WHAT IS NEEDED -
Transcribe exactly everything in the data below from the line containing "Köp biljett" down to the line containing "Часто люди хотят", both lines included and nothing further.

##############################

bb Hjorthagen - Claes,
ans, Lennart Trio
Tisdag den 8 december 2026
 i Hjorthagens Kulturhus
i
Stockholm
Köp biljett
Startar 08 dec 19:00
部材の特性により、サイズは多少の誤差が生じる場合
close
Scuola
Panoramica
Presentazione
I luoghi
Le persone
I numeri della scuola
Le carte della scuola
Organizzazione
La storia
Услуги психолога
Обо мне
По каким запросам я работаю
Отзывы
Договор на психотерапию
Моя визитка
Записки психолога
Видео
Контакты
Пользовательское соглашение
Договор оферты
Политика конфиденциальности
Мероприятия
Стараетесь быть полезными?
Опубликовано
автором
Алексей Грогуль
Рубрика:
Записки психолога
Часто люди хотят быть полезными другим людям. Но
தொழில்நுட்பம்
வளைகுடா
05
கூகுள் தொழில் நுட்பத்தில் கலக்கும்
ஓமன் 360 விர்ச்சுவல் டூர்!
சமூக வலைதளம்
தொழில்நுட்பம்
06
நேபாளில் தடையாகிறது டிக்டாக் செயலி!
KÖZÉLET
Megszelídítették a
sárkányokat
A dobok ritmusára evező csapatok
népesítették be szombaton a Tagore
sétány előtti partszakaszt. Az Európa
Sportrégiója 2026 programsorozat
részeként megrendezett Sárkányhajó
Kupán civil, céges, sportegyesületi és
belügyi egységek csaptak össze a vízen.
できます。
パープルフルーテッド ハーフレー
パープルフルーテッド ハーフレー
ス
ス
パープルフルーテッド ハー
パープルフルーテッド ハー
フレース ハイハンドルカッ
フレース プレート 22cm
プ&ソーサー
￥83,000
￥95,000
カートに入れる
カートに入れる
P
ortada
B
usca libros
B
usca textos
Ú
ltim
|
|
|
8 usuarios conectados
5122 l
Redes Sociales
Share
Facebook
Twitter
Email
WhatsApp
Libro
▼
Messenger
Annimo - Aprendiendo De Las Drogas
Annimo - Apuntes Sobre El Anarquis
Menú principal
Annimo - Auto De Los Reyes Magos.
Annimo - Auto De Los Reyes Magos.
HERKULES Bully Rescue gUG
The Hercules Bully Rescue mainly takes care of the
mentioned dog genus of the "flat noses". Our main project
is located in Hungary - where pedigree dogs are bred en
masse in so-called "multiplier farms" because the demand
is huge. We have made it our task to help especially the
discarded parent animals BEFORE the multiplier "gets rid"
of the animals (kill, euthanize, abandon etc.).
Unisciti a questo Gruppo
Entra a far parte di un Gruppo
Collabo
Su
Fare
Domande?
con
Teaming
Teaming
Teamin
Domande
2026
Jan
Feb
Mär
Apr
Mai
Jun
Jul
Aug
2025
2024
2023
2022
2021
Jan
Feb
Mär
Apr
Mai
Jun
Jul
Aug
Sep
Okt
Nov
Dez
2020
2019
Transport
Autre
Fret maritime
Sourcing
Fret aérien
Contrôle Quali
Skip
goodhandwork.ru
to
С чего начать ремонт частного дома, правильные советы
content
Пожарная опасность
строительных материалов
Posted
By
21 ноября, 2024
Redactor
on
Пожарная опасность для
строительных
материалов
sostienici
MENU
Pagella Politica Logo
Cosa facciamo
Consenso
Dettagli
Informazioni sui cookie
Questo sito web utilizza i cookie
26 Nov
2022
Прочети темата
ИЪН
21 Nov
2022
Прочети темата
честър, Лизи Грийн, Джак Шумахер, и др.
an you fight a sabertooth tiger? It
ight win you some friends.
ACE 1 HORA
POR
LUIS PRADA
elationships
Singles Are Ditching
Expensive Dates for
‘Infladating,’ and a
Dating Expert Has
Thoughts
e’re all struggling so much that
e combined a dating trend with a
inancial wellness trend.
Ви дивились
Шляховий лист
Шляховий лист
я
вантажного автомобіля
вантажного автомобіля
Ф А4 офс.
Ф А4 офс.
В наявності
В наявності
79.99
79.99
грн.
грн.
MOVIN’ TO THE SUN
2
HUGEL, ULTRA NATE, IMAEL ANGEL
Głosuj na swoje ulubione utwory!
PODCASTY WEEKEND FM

##############################

ANSWER TO THIS EXERCISE -
Köp biljett
Startar 08 dec 19:00
部材の特性により、サイズは多少の誤差が生じる場合
close
Scuola
Panoramica
Presentazione
I luoghi
Le persone
I numeri della scuola
Le carte della scuola
Organizzazione
La storia
Услуги психолога
Обо мне
По каким запросам я работаю
Отзывы
Договор на психотерапию
Моя визитка
Записки психолога
Видео
Контакты
Пользовательское соглашение
Договор оферты
Политика конфиденциальности
Мероприятия
Стараетесь быть полезными?
Опубликовано
автором
Алексей Грогуль
Рубрика:
Записки психолога
Часто люди хотят быть полезными другим людям. Но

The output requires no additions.